What is the slope of the tangent line of #ye^x-xe^(2y) = C #, where C is an arbitrary constant, at #(-2,1)#?

1 Answer
Dec 24, 2015

#(e^4-1)/(1+4e^4)#

Explanation:

Apply the product rule:

#dy/dx*e^x+d/dx(e^x)*y-1*e^(2y)-d/dx(e^(2y))*x=d/dx(C)#

To find the derivative of #e^(2y)#, the chain rule will be necessary.

#d/dx(e^(2y))=e^(2y) * d/dx(2y)#
#=>e^(2y)* 2 * dy/dx#

Plug this back into the differentiated equation and simplify the other derivatives:

#dy/dx e^x+ye^x-e^(2y)-dy/dx 2xe^(2y)=0#

Solve for #dy/dx#.

#dy/dx e^x-dy/dx2xe^(2y)=e^(2y)-ye^x#

Continued simplification yields:

#dy/dx=(e^(2y)-ye^x)/(e^x-2xe^(2y))#

To find the slope of the tangent line, plug in the #x# and #y# values #(-2,1)#.

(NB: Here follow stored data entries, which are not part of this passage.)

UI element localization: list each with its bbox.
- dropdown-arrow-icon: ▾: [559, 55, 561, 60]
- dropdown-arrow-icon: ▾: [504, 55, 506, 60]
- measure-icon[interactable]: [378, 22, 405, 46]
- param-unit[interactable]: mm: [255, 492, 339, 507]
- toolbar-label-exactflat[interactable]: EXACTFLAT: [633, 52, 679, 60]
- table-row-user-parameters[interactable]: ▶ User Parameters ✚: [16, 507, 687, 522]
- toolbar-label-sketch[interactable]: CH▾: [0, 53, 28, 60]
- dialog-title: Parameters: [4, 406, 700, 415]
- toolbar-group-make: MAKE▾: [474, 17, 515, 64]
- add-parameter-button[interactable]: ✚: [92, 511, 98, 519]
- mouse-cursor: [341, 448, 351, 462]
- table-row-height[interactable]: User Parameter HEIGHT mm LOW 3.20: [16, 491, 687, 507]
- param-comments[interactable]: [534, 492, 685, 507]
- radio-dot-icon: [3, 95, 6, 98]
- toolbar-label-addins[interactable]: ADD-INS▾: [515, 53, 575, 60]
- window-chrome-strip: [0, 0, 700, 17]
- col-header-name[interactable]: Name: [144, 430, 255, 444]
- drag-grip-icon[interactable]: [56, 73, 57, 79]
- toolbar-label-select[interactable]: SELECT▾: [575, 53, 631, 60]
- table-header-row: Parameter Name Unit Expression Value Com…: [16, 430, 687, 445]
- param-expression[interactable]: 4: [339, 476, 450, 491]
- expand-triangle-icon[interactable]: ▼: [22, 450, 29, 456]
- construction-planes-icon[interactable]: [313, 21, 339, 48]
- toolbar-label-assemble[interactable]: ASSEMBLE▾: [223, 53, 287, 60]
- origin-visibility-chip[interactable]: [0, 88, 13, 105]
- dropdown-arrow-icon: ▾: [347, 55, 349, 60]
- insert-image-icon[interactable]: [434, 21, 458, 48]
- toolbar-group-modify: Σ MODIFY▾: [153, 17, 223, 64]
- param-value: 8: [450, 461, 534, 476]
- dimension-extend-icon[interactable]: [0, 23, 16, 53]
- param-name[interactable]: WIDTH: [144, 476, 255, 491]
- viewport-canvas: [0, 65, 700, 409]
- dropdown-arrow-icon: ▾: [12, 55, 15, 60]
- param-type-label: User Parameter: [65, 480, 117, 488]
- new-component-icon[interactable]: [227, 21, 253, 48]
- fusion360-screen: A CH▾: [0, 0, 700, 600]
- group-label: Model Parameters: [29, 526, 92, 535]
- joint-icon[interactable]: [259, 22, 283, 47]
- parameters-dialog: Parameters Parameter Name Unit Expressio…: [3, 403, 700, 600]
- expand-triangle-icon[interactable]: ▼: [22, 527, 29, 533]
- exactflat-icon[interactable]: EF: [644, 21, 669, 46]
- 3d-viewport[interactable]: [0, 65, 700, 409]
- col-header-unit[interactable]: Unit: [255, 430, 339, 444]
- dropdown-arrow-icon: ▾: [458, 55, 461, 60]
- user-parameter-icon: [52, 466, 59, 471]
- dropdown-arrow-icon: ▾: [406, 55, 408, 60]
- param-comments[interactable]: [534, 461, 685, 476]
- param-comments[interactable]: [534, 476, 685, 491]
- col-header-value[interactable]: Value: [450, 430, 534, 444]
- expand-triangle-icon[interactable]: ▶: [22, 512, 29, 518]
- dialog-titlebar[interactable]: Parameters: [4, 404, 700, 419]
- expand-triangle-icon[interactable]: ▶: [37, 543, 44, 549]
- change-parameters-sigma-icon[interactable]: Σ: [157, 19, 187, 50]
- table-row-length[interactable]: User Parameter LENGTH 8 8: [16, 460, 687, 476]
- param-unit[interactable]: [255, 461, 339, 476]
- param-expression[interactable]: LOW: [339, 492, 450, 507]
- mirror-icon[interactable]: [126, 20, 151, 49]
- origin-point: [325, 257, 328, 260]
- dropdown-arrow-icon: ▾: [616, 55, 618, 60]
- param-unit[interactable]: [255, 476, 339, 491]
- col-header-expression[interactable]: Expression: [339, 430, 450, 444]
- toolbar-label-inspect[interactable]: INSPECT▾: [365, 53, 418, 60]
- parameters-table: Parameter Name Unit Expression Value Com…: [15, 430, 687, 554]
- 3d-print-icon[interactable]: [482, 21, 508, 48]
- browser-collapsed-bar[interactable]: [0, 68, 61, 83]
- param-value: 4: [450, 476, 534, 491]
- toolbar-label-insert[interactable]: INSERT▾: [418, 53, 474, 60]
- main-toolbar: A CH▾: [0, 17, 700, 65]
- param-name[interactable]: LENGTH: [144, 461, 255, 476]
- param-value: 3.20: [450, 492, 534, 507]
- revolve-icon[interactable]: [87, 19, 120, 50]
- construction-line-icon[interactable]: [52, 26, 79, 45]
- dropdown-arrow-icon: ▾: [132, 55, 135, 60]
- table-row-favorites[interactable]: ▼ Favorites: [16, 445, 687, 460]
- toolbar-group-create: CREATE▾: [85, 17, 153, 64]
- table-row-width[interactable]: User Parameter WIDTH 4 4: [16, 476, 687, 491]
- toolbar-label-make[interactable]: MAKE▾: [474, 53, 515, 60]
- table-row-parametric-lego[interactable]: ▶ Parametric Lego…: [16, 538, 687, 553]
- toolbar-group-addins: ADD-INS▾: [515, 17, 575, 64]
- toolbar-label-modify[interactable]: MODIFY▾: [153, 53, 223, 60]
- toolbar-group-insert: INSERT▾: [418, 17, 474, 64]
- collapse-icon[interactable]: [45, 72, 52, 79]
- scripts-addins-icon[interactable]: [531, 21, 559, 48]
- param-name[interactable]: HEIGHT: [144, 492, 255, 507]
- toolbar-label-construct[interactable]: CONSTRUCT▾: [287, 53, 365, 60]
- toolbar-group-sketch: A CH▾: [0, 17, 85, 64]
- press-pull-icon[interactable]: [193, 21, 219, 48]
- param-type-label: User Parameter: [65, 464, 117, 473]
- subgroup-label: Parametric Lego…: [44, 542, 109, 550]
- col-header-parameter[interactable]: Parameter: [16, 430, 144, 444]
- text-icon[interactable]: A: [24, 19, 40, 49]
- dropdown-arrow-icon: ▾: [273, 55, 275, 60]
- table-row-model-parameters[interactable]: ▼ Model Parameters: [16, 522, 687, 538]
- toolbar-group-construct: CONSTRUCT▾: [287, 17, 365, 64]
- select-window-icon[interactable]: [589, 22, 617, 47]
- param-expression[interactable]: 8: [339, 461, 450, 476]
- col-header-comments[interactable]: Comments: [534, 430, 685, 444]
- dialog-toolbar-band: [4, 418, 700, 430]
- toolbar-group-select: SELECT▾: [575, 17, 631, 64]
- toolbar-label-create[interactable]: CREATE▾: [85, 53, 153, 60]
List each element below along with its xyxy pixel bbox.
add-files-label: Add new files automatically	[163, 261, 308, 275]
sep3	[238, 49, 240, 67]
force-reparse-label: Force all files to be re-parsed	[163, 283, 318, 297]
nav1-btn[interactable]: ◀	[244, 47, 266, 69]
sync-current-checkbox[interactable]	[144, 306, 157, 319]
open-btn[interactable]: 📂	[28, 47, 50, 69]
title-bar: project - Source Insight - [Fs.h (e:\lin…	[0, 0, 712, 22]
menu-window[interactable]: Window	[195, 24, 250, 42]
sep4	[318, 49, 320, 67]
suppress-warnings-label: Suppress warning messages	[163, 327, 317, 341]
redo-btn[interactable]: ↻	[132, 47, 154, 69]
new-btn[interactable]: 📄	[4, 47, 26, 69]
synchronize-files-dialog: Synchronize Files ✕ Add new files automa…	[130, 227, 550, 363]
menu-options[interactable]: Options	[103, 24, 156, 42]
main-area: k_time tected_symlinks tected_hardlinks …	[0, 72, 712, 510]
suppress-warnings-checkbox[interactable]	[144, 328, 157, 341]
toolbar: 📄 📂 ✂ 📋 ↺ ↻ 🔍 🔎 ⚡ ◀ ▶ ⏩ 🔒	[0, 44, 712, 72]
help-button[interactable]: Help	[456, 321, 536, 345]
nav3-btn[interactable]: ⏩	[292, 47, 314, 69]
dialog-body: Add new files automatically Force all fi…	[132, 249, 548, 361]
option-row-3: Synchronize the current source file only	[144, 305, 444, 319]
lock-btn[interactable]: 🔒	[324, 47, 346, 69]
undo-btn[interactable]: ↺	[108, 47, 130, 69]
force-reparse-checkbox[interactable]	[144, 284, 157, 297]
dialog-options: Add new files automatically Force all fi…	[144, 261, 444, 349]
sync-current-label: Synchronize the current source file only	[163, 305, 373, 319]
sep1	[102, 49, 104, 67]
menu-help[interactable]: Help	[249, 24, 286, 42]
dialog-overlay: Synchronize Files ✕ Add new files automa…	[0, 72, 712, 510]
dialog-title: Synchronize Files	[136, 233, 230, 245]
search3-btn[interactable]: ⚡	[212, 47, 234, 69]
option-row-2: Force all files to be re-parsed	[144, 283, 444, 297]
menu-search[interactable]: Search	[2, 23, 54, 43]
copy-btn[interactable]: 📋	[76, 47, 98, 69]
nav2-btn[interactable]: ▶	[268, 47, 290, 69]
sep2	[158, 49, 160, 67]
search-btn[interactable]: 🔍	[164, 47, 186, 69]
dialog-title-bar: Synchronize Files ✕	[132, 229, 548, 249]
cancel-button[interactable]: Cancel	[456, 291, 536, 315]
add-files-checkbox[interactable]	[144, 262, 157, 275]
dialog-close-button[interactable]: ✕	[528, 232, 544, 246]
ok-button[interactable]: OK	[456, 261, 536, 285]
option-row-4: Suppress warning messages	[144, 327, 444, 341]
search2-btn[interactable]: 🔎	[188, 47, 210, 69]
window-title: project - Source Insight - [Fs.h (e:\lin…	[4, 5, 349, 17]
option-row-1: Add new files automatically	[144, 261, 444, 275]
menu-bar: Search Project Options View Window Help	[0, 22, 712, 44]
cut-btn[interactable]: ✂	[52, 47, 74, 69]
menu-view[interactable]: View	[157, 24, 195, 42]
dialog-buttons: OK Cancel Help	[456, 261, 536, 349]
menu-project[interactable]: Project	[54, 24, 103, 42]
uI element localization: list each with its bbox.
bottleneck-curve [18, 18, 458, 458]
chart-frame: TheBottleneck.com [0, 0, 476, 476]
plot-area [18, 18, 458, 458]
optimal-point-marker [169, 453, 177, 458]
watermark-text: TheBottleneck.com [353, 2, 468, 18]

#dy/dx=(e^(2xx1)-(1)e^-2)/(e^-2-2(-2)e^(2xx1))#

Simplify:

#dy/dx=(e^4-1)/(1+4e^4)approx0.2443#

The slope could be written in either form—I prefer the more exact version, but knowing the decimal equivalence can be useful for checking your answer or for a continued application.